CAT trucks onsite at Bloom Lake
While many developed nations are only just beginning to struggle out of the financial crisis, the large players of the developing world are forging ahead. China and India have both maintained a steady — albeit somewhat diminished — growth throughout the last two years. Now that the global economy is stabilizing, China, in particular, is looking to surge ahead. With much of its internal growth fuelled by infrastructure projects, the country’s industry is starved for steel and its essential feedstock, iron ore. Despite producing enormous quantities of ore within the country, China is eagerly seeking additional sources. This is excellent news for Canada’s newest iron mine, Consolidated Thompson’s Bloom Lake operation, located in Quebec’s Duplessis County, approximately 400 kilometres north of Sept-Îles.
Despite being first discovered in the 1950s, little exploration of the Bloom Lake deposit had taken place until the late 1990s, when well-established iron producer Quebec Cartier optioned the property. Bloom Lake’s location was a major attraction for Quebec Cartier, which had already operated the Fire Lake Mine in the same region. The company conducted a further 18,000 metres of drilling in an effort to further delineate the deposit. The company also did an evaluation with an eye for possible development. However, financial difficulties brought on by rock-bottom iron prices forced Quebec Cartier to let the option go in 2003, when the company made a strategic decision to focus on its Fire Lake property.
The beginning of the Bloom Lake project, as it stands today, dates to 2005. At that time, Richard Quesnel was serving as general manager of Taseko Mines’ Gibraltar project in British Columbia. One day, he recalls, he received a call from Stan Bharti and Gerry McCarvill of Forbes Manhattan, a private merchant bank in Toronto. Quesnel first met the two in the early 1980s when they were working with Barclay Engineering and he at Placer Dome. But this call was not about contract engineering work. Bharti and McCarvill were calling to ask Quesnel to look at a property they were interested in developing — Bloom Lake.
Starting from scratch
Quesnel was familiar with Bloom Lake, having served as the operating manager for Quebec Cartier from 1991 to 1994. Consolidated Thompson had just completed an NI 43-101 review of the property, performed by engineering consultancy Watts, Griffis and McOuat Ltd. Quesnel reviewed the report and was comfortable with what he saw, especially in light of the much improved iron prices of 2005. With the Gibraltar Mine commissioned and operating, he felt that the time was right to be involved in a grassroots project. “I thought to myself — if I am going to lead a team in developing a mine from scratch once in my life, after being involved in four major projects, now is the time,” recalls Quesnel.
Quesnel was employee number one, joining Consolidated Thompson in August of 2005. He formed a Montreal-based team and started the process of building the mine. “We hired a local consulting firm called Breton, Banville & Associates to do the feasibility studies and detailed engineering, since they had people with lots of experience in the iron ore industry,” he says. “The key players had also done some work for Met-Chem, another important consulting firm, as well as for international projects in India, developing iron ore and coal facilities.”

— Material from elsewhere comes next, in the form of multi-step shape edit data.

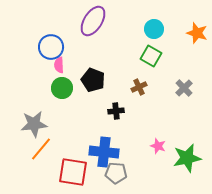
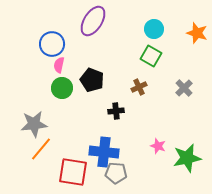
blue circle: moved 1 px right, 3 px up
pink semicircle: rotated 14 degrees clockwise
black pentagon: moved 1 px left
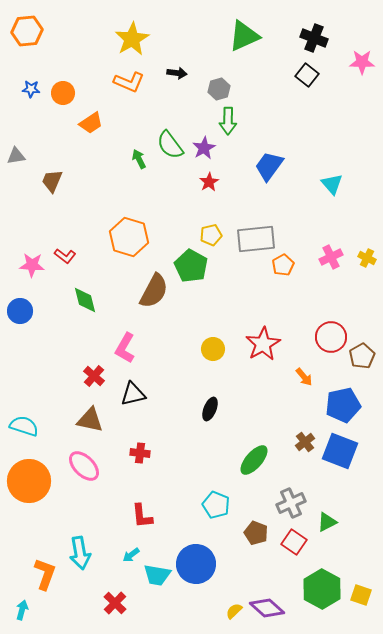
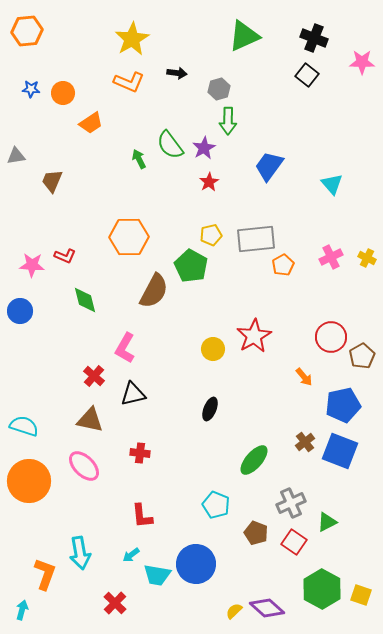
orange hexagon at (129, 237): rotated 18 degrees counterclockwise
red L-shape at (65, 256): rotated 15 degrees counterclockwise
red star at (263, 344): moved 9 px left, 8 px up
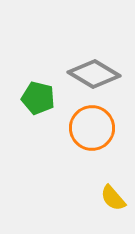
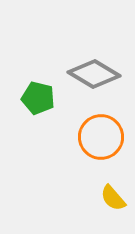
orange circle: moved 9 px right, 9 px down
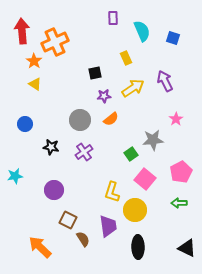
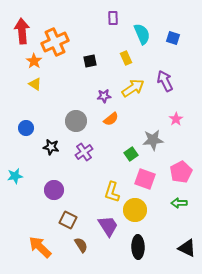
cyan semicircle: moved 3 px down
black square: moved 5 px left, 12 px up
gray circle: moved 4 px left, 1 px down
blue circle: moved 1 px right, 4 px down
pink square: rotated 20 degrees counterclockwise
purple trapezoid: rotated 25 degrees counterclockwise
brown semicircle: moved 2 px left, 6 px down
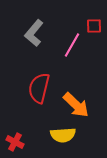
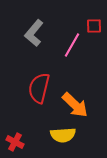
orange arrow: moved 1 px left
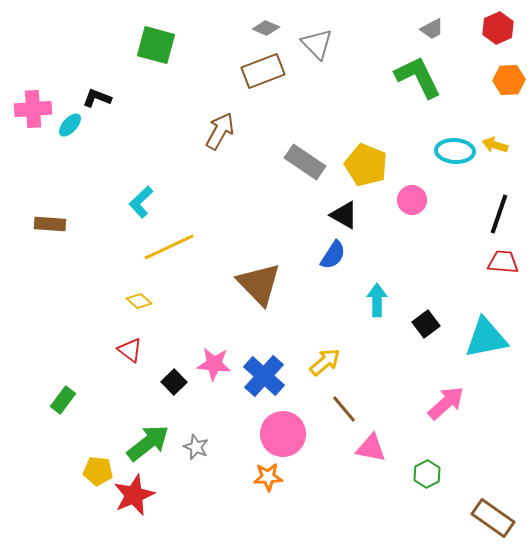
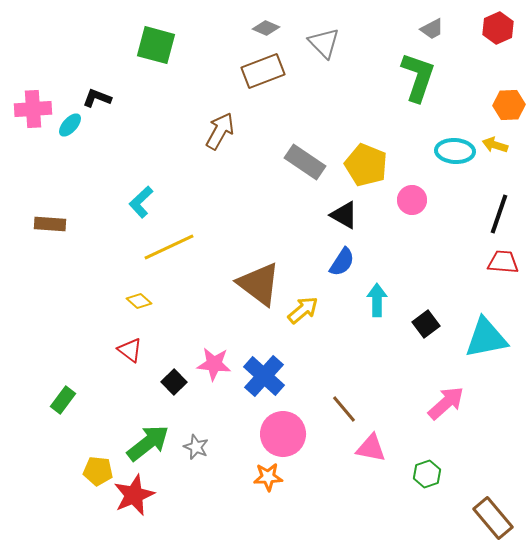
gray triangle at (317, 44): moved 7 px right, 1 px up
green L-shape at (418, 77): rotated 45 degrees clockwise
orange hexagon at (509, 80): moved 25 px down
blue semicircle at (333, 255): moved 9 px right, 7 px down
brown triangle at (259, 284): rotated 9 degrees counterclockwise
yellow arrow at (325, 362): moved 22 px left, 52 px up
green hexagon at (427, 474): rotated 8 degrees clockwise
brown rectangle at (493, 518): rotated 15 degrees clockwise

“Everything moved on, from scoping to feasibility through all the stages you’d encounter in mine development, but with the added challenges of doing it all on a fast track,” Quesnel adds. The increased demand for iron ore and the rising price that followed it were advantages Thompson was eager to capitalize on, which meant bringing the project online as soon as possible. The results can be seen today. Bloom Lake is at what Quesnel describes as “very advanced commissioning stages” and is in the process of building product inventory. The mine is expected to reach its peak production capacity by the end of February, delivering an average of eight million tonnes of ore per year. By that time, the company will have grown from having a handful of employees and being financed by about $2 million in private placement capital to having nearly $2 billion in market capitalization and 250 employees. The latest rounds of financing that raised over $875 million are a sure sign of strong investor interest.
Put in context, Bloom Lake’s contribution to Canada’s total iron ore output is very impressive — Natural Resources Canada reported Canada’s 2008 shipments to be 31.3 million tonnes, which the new project is set to increase by 25 per cent. However, the depressed economy in North America and Europe meant that finding customers closer to home would have been a challenge.
“North America is a saturated market,” Quesnel explains. “If you get a customer in North America or Europe, you’re displacing ore from another company feeding them. In the middle of the financial crisis, the steel mills were running at about 40 per cent capacity. Now, they’re at about 70 per cent, but there’s still volatility in the market.” Therefore, instead of focusing on the regional market, Thompson looked to markets where demand was strong, especially for the type of ore they were extracting from Bloom Lake.